● WHAT IS EXPECTED
Set down exactly, and only, the lines from the one with "Reguladora d..." to the final line of the entries, both included.

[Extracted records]

※ ※ ※

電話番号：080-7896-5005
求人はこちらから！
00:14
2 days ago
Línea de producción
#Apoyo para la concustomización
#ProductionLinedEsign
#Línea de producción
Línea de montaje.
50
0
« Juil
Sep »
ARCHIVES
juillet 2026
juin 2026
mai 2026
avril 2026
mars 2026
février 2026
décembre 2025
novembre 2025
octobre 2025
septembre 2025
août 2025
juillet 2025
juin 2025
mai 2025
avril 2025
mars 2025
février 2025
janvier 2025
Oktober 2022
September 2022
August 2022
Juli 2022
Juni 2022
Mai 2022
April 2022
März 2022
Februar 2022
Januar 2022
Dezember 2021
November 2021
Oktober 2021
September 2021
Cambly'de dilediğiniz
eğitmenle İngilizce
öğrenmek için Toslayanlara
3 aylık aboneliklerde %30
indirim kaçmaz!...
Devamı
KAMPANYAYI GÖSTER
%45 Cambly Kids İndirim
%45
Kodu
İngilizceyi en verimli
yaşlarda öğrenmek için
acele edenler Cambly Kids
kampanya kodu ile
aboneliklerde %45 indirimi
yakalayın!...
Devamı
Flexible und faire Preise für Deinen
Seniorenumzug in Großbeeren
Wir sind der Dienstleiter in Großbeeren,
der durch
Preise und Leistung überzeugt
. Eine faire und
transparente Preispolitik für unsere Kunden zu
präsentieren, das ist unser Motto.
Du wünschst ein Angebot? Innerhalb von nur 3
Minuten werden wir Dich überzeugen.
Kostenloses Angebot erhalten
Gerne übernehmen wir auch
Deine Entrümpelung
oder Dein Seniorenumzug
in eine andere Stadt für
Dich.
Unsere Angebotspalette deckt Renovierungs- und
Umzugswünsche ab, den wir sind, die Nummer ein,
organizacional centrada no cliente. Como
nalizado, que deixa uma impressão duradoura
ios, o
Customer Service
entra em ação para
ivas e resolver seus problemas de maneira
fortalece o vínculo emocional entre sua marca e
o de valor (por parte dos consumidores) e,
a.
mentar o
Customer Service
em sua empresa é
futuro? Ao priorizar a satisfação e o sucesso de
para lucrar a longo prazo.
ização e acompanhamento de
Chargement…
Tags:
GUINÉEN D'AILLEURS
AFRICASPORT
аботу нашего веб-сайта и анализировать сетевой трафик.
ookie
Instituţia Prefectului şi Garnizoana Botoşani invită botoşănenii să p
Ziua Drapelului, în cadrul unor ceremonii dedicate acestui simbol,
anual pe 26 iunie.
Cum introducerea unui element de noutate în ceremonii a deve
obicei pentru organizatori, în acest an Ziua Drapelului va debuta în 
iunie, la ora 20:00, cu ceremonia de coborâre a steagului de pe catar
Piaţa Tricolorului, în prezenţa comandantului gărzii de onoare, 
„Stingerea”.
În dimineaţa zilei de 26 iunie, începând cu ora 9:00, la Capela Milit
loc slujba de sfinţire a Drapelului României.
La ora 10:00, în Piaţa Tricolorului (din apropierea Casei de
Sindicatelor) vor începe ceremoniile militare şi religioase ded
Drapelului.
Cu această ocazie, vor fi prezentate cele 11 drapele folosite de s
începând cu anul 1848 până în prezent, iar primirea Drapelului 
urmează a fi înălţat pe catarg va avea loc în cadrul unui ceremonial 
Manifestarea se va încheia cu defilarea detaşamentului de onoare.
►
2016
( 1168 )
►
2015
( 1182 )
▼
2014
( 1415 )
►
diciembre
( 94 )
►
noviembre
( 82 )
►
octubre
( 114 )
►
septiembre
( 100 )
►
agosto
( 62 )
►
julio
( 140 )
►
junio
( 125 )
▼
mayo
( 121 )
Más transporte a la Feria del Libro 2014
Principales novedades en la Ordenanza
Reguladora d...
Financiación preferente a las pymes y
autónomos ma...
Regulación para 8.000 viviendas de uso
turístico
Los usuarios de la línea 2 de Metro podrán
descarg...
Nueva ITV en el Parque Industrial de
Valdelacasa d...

※ ※ ※

● RESULT BELOW
Reguladora d...
Financiación preferente a las pymes y
autónomos ma...
Regulación para 8.000 viviendas de uso
turístico
Los usuarios de la línea 2 de Metro podrán
descarg...
Nueva ITV en el Parque Industrial de
Valdelacasa d...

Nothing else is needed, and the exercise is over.